Science has been felt to be threatening only by those Western Christians who got into the habit of reading the scriptures literally and interpreting doctrines as though they were matters of objective fact. Scientists and philosophers who find no room for God in their systems are usually referring to the idea of God as First Cause, a notion eventually abandoned by Jews, Muslims and Greek Orthodox Christians during the Middle Ages.

We must do without God and hold on to Jesus of Nazareth. The Gospel was “the good news of a free man who has set other men free.” Jesus of Nazareth was the liberator, “the man who defines what it means to be a man.”

In brilliant studies of Dante and Bonaventure, Balthasar shows that Catholics have “seen” God in human form. Their emphasis on beauty in the gestures of ritual, drama and in the great Catholic artists indicates that God is to be found by the senses and not simply by the more cerebral and abstracted parts of the human person.

Leibniz: “Why are there beings at all, rather than just nothing?”

Unless politics and morality somehow include the idea of “God,” they will remain pragmatic and shrewd rather than wise.

The God of Jews, Christians and Muslims got off to an unfortunate start, since the tribal deity Yahweh was murderously partial to his own people. Latter-day crusaders who return to this primitive ethos are elevating the values of the tribe to an unacceptably high status and substituting man-made ideals for the transcendent reality which should challenge our prejudices. They are also denying a crucial monotheistic theme. Ever since the prophets of Israel reformed the old pagan cult of Yahweh, the God of monotheists has promoted the ideal of compassion.

From the very beginning, God was experienced as an imperative to action. From the moment when—as either El or Yahweh—God called Abraham away from his family in Haran, the cult entailed concrete action in this world and often a painful abandonment of the old sanctities.
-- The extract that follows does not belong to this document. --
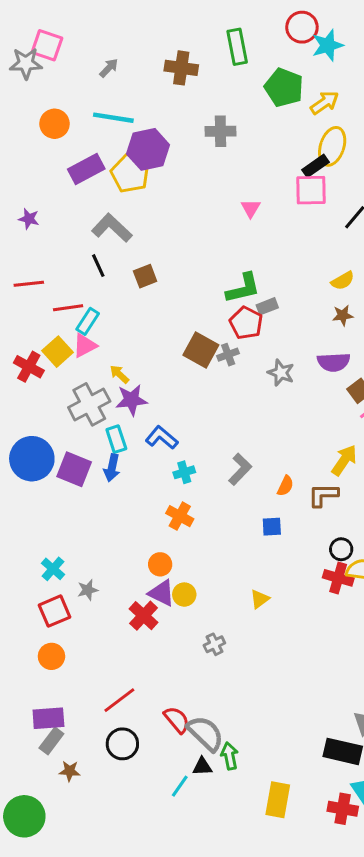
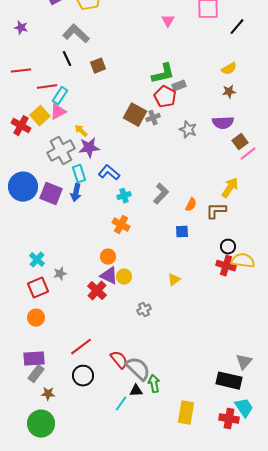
green circle: (24, 816) -> (41, 424), moved

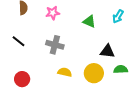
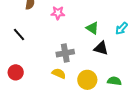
gray cross: (55, 45) -> (65, 53), moved, turned -36
black triangle: (107, 51) -> (101, 48), moved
When Christians are dismayed by such scientists as Stephen Hawking, who can find no room for God in his cosmology, they are perhaps still thinking of God in anthropomorphic terms as a Being who created the world in the same way as we would. Yet creation was not originally conceived in such a literal manner. Interest in Yahweh as Creator did not enter Judaism until the exile to Babylon. It was a conception that was alien to the Greek world: creation ex nihilo was not an official doctrine of Christianity until the Council of Nicaea in 341. Creation is a central teaching of the Koran, but, like all its utterances about God, this is said to be a “parable” or a “sign” (aya) of an ineffable truth.

The mystics have long insisted that God is not an-Other Being; they have claimed that he does not really exist and that it is better to call him Nothing. This God is in tune with the atheistic mood of our secular society, with its distrust of inadequate images of the Absolute. Instead of seeing God as an objective Fact, which can be demonstrated by means of scientific proof, mystics have claimed that he is a subjective experience, mysteriously experienced in the ground of being.

Human beings have always created a faith for themselves, to cultivate their sense of the wonder and ineffable significance of life. The aimlessness, alienation, anomie and violence that characterize so much of modern life seem to indicate that now that they are not deliberately creating a faith in “God” or anything else—it matters little what—many people are falling into despair.